Paul Taylor dancers range from Bach to `Bach'
| New York
ALONG with its unquenchable energy, the most striking asset of the Paul Taylor Dance Company is the enormous breadth of its emotional range. As if to underscore this quality, the troupe used its just-concluded run at City Center Theater to introduce a pair of new works that couldn't be more different from each other. One is a group of elegant episodes set to a baroque classic by J. S. Bach, while the other is a slapstick romp set to satirical pieces by P. D. Q. Bach, the old master's most spurious (and hilarious) offspring.
Diversity was also the order of the day in a long list of Taylor revivals, including the wildly different dances he unveiled last season -- the romantic ``Roses'' and the apocalyptic ``Last Look,'' which were presented this year back-to-back, on a single program.
``A Musical Offering,'' one of the new Taylor works, takes its title from one of Bach's most engaging pieces, played in the Webern/Beyer arrangement by the Paul Taylor Dance Company Orchestra under Donald York's baton. As the music wends through variations on an insinuating theme, the Taylor troupe performs a total of 16 solos, duets, and larger-scale numbers. The mood and appearance of the work have a touch of the tribal and even the primitive about them, with their ritualistic gestures, angular poses, and gymnastic interludes. The combination of music and movement is unexpected and offbeat, but it feels just right.
The other new work -- ``Ab Ovo Usque Ad Mala'' (From Soup to Nuts) -- is funny right from its unwieldy title. Decked in outrageous attire, including bushy beards for some, the dancers stumble, stagger, collide, and occasionally dance their way through what could be the decline and fall of the Roman Empire, or maybe just the decline and fall of our stuffier notions about dance. It certainly isn't the decline and fall of the Taylor company, though, which brings a sense of ease and gracefulness to even the goofiest of its slyly choreographed blunders. The music is credited to P. D. Q. Bach, the bogus composer concocted by Prof. Peter Schickele, who is listed in the program as ``editor'' of the pieces -- which bear the solemn titles of ``Royal Firewater Musick'' and ``Howdy Symphony.'' They suit Taylor's choreography to the proverbial T.

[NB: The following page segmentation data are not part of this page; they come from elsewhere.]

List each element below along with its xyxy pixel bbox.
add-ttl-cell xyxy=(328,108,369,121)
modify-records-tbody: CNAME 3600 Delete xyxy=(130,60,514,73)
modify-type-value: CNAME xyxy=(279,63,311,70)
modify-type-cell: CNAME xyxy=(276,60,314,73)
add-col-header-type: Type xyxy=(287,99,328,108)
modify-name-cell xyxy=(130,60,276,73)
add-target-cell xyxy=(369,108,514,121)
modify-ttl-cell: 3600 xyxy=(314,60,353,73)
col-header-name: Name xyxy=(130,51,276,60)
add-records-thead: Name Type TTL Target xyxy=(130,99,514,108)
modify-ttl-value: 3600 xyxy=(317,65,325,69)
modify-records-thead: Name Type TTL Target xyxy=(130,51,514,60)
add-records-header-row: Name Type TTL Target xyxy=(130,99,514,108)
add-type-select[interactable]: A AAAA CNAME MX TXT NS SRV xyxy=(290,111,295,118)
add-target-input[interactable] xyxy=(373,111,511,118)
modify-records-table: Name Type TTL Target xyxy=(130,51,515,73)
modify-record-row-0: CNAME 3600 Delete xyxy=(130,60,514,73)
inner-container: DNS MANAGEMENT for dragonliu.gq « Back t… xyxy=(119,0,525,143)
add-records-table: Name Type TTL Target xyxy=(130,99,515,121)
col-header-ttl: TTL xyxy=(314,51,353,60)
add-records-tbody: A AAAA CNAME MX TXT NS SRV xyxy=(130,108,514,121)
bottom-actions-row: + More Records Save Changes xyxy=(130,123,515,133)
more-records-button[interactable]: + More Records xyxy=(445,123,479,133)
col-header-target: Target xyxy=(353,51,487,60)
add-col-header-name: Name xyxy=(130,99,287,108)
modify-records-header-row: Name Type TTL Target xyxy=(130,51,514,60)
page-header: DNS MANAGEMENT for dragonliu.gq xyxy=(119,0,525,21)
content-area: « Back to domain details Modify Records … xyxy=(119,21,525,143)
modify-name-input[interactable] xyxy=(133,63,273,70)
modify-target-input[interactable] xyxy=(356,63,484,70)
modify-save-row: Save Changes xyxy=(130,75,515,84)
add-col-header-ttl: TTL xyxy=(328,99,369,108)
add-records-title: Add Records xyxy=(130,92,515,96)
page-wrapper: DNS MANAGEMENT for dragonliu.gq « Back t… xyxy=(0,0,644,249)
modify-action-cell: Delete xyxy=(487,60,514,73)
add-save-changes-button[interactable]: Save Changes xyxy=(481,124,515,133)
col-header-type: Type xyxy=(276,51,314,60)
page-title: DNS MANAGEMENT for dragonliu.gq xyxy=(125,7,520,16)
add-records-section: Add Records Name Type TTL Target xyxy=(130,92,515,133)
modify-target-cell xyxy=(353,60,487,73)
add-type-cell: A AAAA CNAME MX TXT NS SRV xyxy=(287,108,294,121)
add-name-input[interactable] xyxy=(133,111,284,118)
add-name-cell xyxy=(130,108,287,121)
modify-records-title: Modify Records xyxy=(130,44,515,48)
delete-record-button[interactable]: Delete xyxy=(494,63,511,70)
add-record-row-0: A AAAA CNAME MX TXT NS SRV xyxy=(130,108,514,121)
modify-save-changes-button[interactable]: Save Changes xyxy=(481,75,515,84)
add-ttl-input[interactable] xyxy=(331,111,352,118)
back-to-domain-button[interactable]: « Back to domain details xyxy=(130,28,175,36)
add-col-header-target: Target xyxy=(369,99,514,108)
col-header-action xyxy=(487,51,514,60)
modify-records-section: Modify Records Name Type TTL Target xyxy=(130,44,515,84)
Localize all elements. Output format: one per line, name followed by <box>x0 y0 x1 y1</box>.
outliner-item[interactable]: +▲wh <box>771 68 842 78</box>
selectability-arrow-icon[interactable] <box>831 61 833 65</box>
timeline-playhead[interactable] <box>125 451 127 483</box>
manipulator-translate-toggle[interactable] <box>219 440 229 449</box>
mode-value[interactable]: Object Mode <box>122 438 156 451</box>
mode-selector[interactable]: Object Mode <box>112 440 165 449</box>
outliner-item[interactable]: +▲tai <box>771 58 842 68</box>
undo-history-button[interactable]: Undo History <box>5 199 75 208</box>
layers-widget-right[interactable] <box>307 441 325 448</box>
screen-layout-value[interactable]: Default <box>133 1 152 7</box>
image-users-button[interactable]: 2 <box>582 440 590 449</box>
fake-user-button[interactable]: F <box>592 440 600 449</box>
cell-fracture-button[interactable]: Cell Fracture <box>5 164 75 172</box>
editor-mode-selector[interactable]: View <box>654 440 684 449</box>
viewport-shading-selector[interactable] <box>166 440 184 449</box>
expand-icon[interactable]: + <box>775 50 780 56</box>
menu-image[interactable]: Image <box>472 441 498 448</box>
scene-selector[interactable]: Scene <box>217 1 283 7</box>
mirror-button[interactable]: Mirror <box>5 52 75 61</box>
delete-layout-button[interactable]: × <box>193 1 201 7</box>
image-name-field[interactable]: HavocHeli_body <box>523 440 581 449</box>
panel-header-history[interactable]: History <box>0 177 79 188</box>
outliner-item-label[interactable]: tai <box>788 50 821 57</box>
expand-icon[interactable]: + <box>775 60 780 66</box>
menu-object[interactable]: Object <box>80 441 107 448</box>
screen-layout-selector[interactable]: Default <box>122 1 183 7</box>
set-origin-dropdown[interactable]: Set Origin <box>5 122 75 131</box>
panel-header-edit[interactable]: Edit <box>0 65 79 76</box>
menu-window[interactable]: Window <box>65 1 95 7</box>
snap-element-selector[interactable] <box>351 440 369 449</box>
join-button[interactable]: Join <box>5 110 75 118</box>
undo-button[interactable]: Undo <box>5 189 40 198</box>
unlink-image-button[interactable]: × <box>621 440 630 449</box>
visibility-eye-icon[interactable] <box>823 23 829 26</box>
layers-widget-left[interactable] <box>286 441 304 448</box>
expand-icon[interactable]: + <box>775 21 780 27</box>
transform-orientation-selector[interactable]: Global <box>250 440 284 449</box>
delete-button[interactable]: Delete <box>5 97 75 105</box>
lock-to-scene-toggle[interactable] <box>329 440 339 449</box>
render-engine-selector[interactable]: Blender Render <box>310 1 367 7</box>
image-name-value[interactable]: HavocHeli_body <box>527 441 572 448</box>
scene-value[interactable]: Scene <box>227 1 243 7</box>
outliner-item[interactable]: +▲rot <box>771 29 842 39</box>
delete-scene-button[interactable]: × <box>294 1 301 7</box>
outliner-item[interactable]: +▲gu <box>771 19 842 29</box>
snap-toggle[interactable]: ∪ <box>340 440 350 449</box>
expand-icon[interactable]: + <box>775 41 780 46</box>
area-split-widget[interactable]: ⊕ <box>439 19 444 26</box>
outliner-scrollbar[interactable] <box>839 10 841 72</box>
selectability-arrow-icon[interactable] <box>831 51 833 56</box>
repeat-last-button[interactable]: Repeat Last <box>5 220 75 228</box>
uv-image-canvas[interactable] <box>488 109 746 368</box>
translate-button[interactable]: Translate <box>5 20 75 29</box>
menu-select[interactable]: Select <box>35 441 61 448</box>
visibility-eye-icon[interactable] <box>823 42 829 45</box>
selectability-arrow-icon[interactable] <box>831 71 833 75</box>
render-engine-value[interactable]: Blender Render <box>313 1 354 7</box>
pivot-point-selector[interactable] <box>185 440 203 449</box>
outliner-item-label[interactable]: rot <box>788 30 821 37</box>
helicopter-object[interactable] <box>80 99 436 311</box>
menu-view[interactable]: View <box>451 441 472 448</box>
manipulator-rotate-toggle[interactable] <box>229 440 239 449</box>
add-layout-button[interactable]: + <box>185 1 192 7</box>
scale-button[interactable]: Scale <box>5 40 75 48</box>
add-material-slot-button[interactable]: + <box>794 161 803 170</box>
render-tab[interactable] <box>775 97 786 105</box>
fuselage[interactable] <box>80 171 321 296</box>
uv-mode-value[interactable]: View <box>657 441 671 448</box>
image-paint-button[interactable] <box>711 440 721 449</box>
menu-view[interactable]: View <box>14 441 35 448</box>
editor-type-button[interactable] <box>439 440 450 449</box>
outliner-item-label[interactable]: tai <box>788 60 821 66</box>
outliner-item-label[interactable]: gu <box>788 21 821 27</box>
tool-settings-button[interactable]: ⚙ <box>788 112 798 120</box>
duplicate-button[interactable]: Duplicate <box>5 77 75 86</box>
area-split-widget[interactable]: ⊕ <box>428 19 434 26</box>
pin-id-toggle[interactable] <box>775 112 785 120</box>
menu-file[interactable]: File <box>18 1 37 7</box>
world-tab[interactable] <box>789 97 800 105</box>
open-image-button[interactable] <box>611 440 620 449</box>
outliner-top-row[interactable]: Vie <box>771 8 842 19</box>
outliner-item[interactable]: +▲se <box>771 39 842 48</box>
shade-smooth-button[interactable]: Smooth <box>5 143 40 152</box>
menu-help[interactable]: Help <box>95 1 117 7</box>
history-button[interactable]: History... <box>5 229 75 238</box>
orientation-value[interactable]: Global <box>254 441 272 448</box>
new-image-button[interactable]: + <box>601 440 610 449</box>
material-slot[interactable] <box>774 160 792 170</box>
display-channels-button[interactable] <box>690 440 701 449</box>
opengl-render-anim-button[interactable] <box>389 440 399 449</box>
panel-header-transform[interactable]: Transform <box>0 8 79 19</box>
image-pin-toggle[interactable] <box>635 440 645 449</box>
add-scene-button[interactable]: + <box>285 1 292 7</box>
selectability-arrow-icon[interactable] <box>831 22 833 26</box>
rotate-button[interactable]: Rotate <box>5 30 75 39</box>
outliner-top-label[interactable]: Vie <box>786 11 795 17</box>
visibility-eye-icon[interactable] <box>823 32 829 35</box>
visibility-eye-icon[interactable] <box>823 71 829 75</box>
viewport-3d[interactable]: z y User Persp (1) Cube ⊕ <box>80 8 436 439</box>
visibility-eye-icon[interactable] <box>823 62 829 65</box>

Other highlights of the six Taylor programs at City Center included revivals of the exuberant ``Arden Court'' and ``Esplanade,'' both looking as vigorous and virtuosic as ever; another look at the delightful ``Diggity,'' a dog-inspired romp that's still a charmer even when danced a little loosely; and more Bach -- played this time by a solo cello -- accompanying ``Junction,'' a particularly colorful work dating back to 1961. Also worth special mention are the wry ``Lost, Found and Lost'' (set to Muzak-style ``wallpaper music'') and the lavishly designed ``. . .Byzantium,'' as well as the farcical ``Snow White'' and the sardonic ``Cloven Kingdom,'' which combines pure dance with pointed commentary on the ``social animals'' we humans supposedly are.
In sum, it was a most stimulating series of sessions with one of our most stimulating dance companies, with especially deft work by such Taylor favorites as David Parsons and the amazing Kate Johnson. The troupe will make its next American appearances next month at the American Dance Festival in Durham, N.C., and the Jacobs Pillow Dance Festival in Lee, Mass.